With this information, the next step we took a look at the logs for the activity explorer. I ran a tail -f command on all files within the /var/log/smartsense-activity folder, and got the following output.
As you can see from the log, while it has the error we saw earlier, there isn't any more information that can help us. Additionally, I noted that there was no real error message like you normally see. So that's a dead end as well.
We then tried restarting the interpreter and restarting the service overall, none of which seemed to have an impact. We did notice the run taking some time before it failed when we restarted, however, which gave us a clue.
Finally, A Solution
Finally, during one of these restarts, we looked at the interpreter log and found the following.
Now we are getting somewhere! The key is at the bottom of the call stack, where it mentions a class it can't find. This class is for WANDisco Fusion, a third-party tool the client was using to replicate data between the cluster and the cloud. This is similar in functionality to Apache Falcon or its successor from Hortonworks, Hortonworks Dataplane.
In fact, this issue had been seen in a few other places before, including when we tried to start spark-shell on some edge nodes. Because of that, we knew pretty quickly what needed to be done. The issue was that the JAR containing this class wasn't available in the classpath for the activity explorer instance. Once we added this JAR to the classpath, everything started to work, and we were able to use the Activity Explorer properly.

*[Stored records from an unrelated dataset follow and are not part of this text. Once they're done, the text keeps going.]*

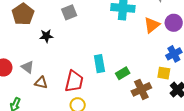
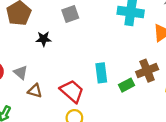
red trapezoid: (74, 81) -> (72, 91), turned -65
brown cross: (141, 89) -> (147, 71), moved

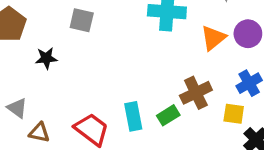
gray square: (70, 14) -> (82, 20), turned 36
cyan rectangle: (101, 73) -> (133, 116), moved

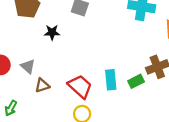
brown triangle: (39, 133) -> (42, 85), turned -35

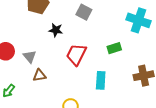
green rectangle: (136, 81) -> (114, 48), moved
red trapezoid: (80, 87) -> (76, 54), moved, turned -115

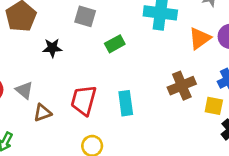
green rectangle: (114, 48) -> (115, 44), moved
red trapezoid: (76, 54) -> (84, 100), moved

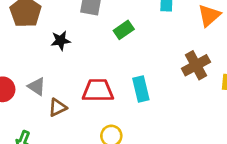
red trapezoid: (84, 100) -> (98, 91), turned 80

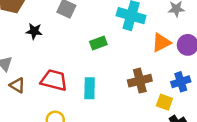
green rectangle: (124, 30) -> (98, 43), moved
brown triangle: (57, 107) -> (17, 85), turned 42

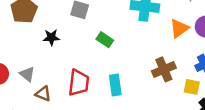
green rectangle: (98, 43) -> (105, 40), moved, turned 63
red trapezoid: (54, 80) -> (79, 83), turned 92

With that fixed, I was finally able to do what I needed to with the dashboards in the activity explorer. But the important thing to take from this is that Zeppelin issues often come up when the interpreter is first running. Since the interpreter is a constantly-running process, if an error occurs on start-up, then it will not try again, and instead just give you a bland error. Instead, if the logs during the run don't give you much information, try looking at the logs when the interpreter is restarted and first used again. Oftentimes with Zeppelin, this is the key to finding the right log message to point you in the right direction.